Obwohl die Arbeit im Melkstand mit einer Reduzierung der physischen Belastung einhergeht, äußern im Mittel 85 % der Arbeitskräfte Beschwerden im Bereich des Muskel-Skelett-Systems. Frauen sind deutlich häufiger betroffen. Ziel der Forschung am ATB ist u. a. eine bessere Anpassung der Melkstände an den Menschen, nicht nur in technischer sondern auch in arbeitsorganisatorischer Hinsicht. 

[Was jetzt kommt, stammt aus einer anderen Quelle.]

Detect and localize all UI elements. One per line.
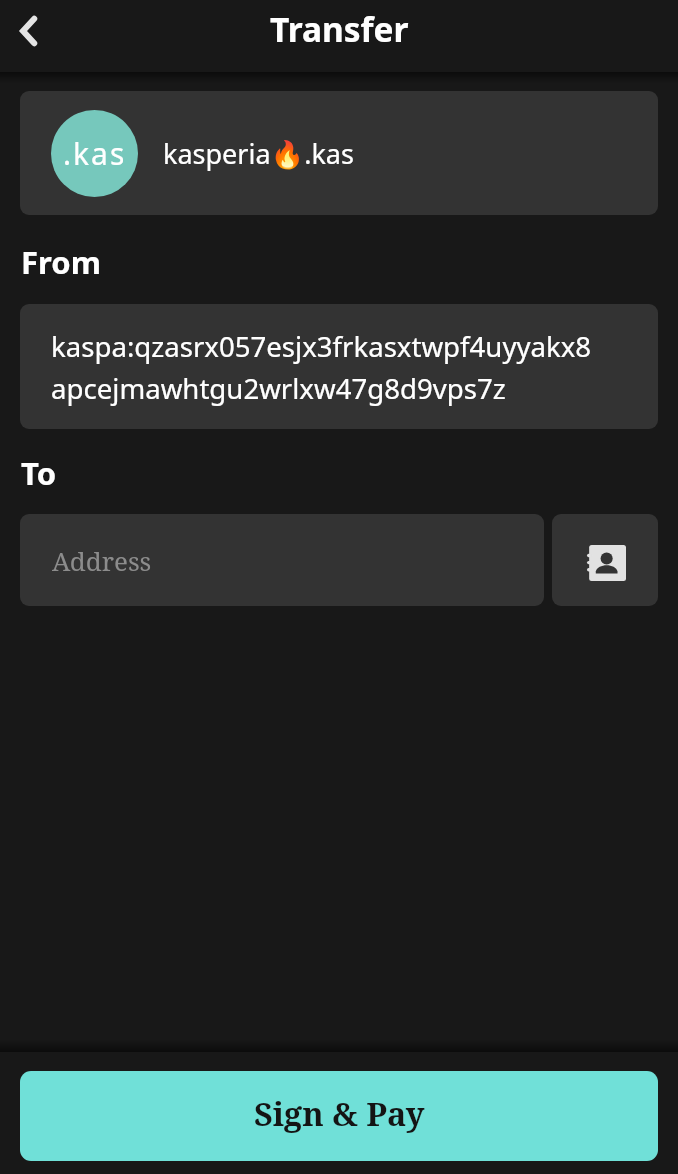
staticText: Transfer	[270, 6, 409, 52]
staticText: Sign & Pay	[254, 1091, 425, 1135]
button[interactable]: kaspa:qzasrx057esjx3frkasxtwpf4uyyakx8ap…	[20, 304, 658, 429]
button[interactable]: Sign & Pay	[20, 1071, 658, 1161]
staticText: kasperia🔥.kas	[163, 135, 354, 172]
staticText: From	[21, 241, 101, 283]
staticText: .kas	[63, 133, 127, 174]
button[interactable]: .kas	[20, 91, 658, 215]
button[interactable]: Back	[4, 3, 60, 59]
staticText: To	[21, 452, 57, 494]
staticText: kaspa:qzasrx057esjx3frkasxtwpf4uyyakx8ap…	[51, 327, 593, 407]
staticText: Address	[52, 543, 152, 578]
button[interactable]: Choose contact	[552, 514, 658, 606]
button[interactable]: Address	[20, 514, 544, 606]
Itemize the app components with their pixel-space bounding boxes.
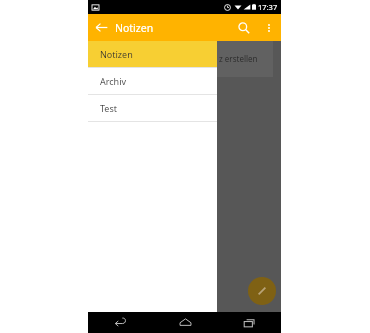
button[interactable]: Zurück [88, 14, 115, 41]
button[interactable]: Weitere Optionen [257, 16, 281, 40]
button[interactable]: Suchen [230, 14, 257, 41]
staticText: Test [100, 102, 118, 114]
staticText: Archiv [100, 75, 127, 87]
button[interactable]: Neue Notiz erstellen [248, 277, 276, 305]
button[interactable]: Startbildschirm [153, 312, 217, 333]
staticText: Notizen [115, 21, 154, 35]
staticText: z erstellen [219, 53, 258, 64]
staticText: 17:37 [258, 2, 278, 12]
button[interactable]: Test [88, 95, 217, 121]
button[interactable]: Neue Notiz erstellen [96, 41, 273, 77]
button[interactable]: Zuletzt verwendet [217, 312, 281, 333]
button[interactable]: Notizen [88, 41, 217, 67]
staticText: Notizen [100, 48, 133, 60]
button[interactable]: Zurück [88, 312, 153, 333]
button[interactable]: Archiv [88, 68, 217, 94]
staticText: Neue Notiz erstellen [106, 53, 188, 65]
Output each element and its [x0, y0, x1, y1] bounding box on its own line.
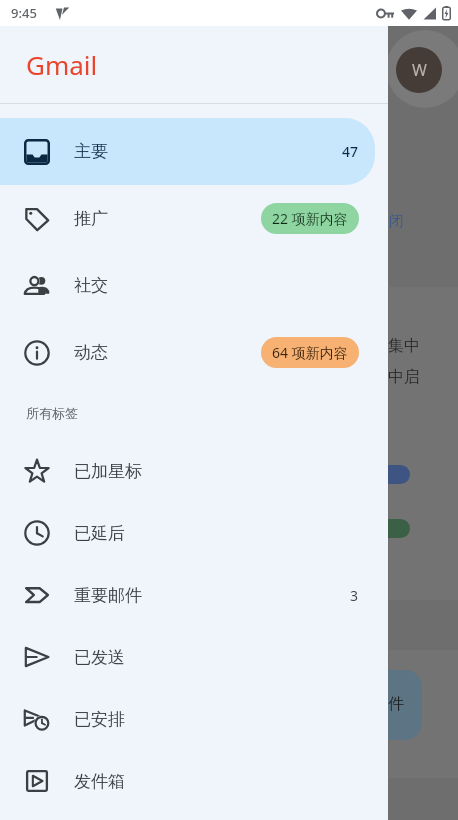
staticText: 发件箱 [74, 771, 125, 792]
staticText: 动态 [74, 342, 108, 363]
staticText: W [412, 59, 427, 81]
button[interactable]: 社交 [0, 252, 375, 319]
staticText: 已加星标 [74, 461, 142, 482]
button[interactable]: 已发送 [0, 626, 375, 688]
button[interactable]: 推广 [0, 185, 375, 252]
staticText: 主要 [74, 141, 108, 162]
staticText: 已安排 [74, 709, 125, 730]
staticText: 47 [342, 142, 359, 161]
other: Location [55, 6, 70, 21]
staticText: 重要邮件 [74, 585, 142, 606]
staticText: 所有标签 [26, 405, 78, 421]
button[interactable]: 重要邮件 [0, 564, 375, 626]
staticText: 集中 [388, 336, 420, 356]
staticText: 推广 [74, 208, 108, 229]
button[interactable]: 已安排 [0, 688, 375, 750]
staticText: 3 [350, 586, 359, 605]
button[interactable]: 主要 [0, 118, 375, 185]
button[interactable]: 已延后 [0, 502, 375, 564]
staticText: Gmail [26, 47, 98, 82]
button[interactable]: Account [396, 47, 442, 93]
staticText: 64 项新内容 [272, 343, 348, 362]
staticText: 闭 [389, 212, 404, 231]
staticText: 22 项新内容 [272, 209, 348, 228]
staticText: 社交 [74, 275, 108, 296]
staticText: 已发送 [74, 647, 125, 668]
button[interactable]: 动态 [0, 319, 375, 386]
staticText: 已延后 [74, 523, 125, 544]
button[interactable]: 已加星标 [0, 440, 375, 502]
staticText: 件 [388, 694, 404, 714]
button[interactable]: 发件箱 [0, 750, 375, 812]
staticText: 9:45 [11, 4, 37, 22]
staticText: 中启 [388, 367, 420, 387]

Im Fokus der ATB-Forscher steht auch die Weiterentwicklung viertelindividueller Melksysteme. Während in konventionellen Melkmaschinen die ermolkene Milch aus den vier Eutervierteln unterhalb des Kuheuters über ein Sammelstück zusammengeführt wird, ermöglichen viertelindividuelle Melksysteme eine separate Ableitung der Milch über vier Einzelschläuche. Das leichtere System reduziert nicht nur die Arbeitsbelastung für Melker messbar, auch für die Kühe wirkt es entlastend. Eine am ATB entwickelte tierfreundliche Regelungseinheit zur Vakuumfeinsteuerung sorgt dafür, dass das Vakuum für jedes Euterviertel in Abhängigkeit vom Milchfluss separat gesteuert werden kann. Bei niedrigen Milchflüssen wird das zitzennahe Vakuum reduziert und so das Eutergewebe geschont.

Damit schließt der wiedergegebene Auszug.